In so many of the artistic depictions of the Holy Face of Jesus, both his love and our need are laid bare. (If you were to Google now, you will find plenty of them. I’m partial to El Greco, but I always am.) There’s something about artistic renditions of his face that always seem to capture the depths of love. 
The human imagination captures something both of the truth of God and our longing for him. And as beautiful as so many of them are, they only begin to tell the story. They flow from the love of Jesus on the cross, a love that most of us have not even begun to fully truly appreciate. 
There’s no requirement to believe the Shroud of Turin or the Veil of Manoppello are, in fact, evidence of the Lord’s death and resurrection. But they do seem yet more windows into his love for us, not just in the images themselves but in the possible physical evidence for the skeptical and notes of love for the faithful they so many pilgrims believe them to be. 
As German journalist Paul Badde has laid out, the two of them, when brought together, show the exact same face — one a man who has died, and one of the same man with his eyes opened — and healed.

photo by Alan Holdren

Badde has literally written the book on the Holy Face, which is preserved at a shrine in the mountain village of Manoppello, Italy. Ask him to talk about the face of Christ, and he will immediately be making plans to show you things. 
If you can’t plan a day trip to Manoppello with the Holy Face, he will show you a replica in his apartment, and likely hand you a card with its image before you part ways. 
He says it was the Blessed Mother under the title of Our Lady of Guadalupe who first brought the Holy Face of Jesus to his attention — because she always brings you to her Son. He’s since written of the Veil of Manoppello as an adventurous investigation. 
He’s convinced this is the face of Jesus and that it is about the most important relic there is because of the deeper knowledge it draws us into, the reality of Jesus in our lives and in our world. God “didn’t become a book, he became a person. God became a person. Man.” 
Badde is not the only evangelist for Manoppello. In 2006, Pope Benedict XVI took a pilgrimage to the shrine where it resides in the Abruzzo mountains. 
He said at the time: “As the Psalms say, we are all ‘seeking the Face of the Lord.’ And this is also the meaning of my visit. Let us seek together to know the face of the Lord ever better, and in the face of the Lord let us find this impetus of love and peace, which also reveals to us the path of our life.”
The “Volto Santo” (“Holy Face”) has very much become a ministry for Badde.
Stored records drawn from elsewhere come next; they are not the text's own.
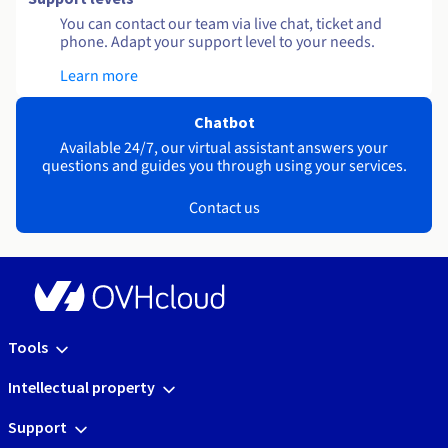
You can contact our team via live chat, ticket and
phone. Adapt your support level to your needs.
Learn more
Chatbot
Available 24/7, our virtual assistant answers your
questions and guides you through using your services.
Contact us
Tools
Intellectual property
Support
He believes it is critical in this age of disbelief to stop and look and consider the implications of a God who would live and die and be resurrected for love of us and to redeem us for our sins for eternity. 
He fears that so many — even at high levels in the Church — don’t actually believe in the Resurrection. The Holy Face can change this, he believes. And he’s not only talking about people in the pews, but theologians and bishops, too. 
Maybe that explains how scandals can happen — the weakness of belief, the rise of unbelief and outright hostility to real religious faith, even where it would be expected to be most solid. They think resurrection is “good preaching or … a living community. 
“No, resurrection is real. Jesus was dead and he resurrected from the dead. He’s alive. From the dead to alive. … That’s so important. It’s so important against all the heresies about it, because all the heresies … at the foundation … are about not believing in the Resurrection anymore.”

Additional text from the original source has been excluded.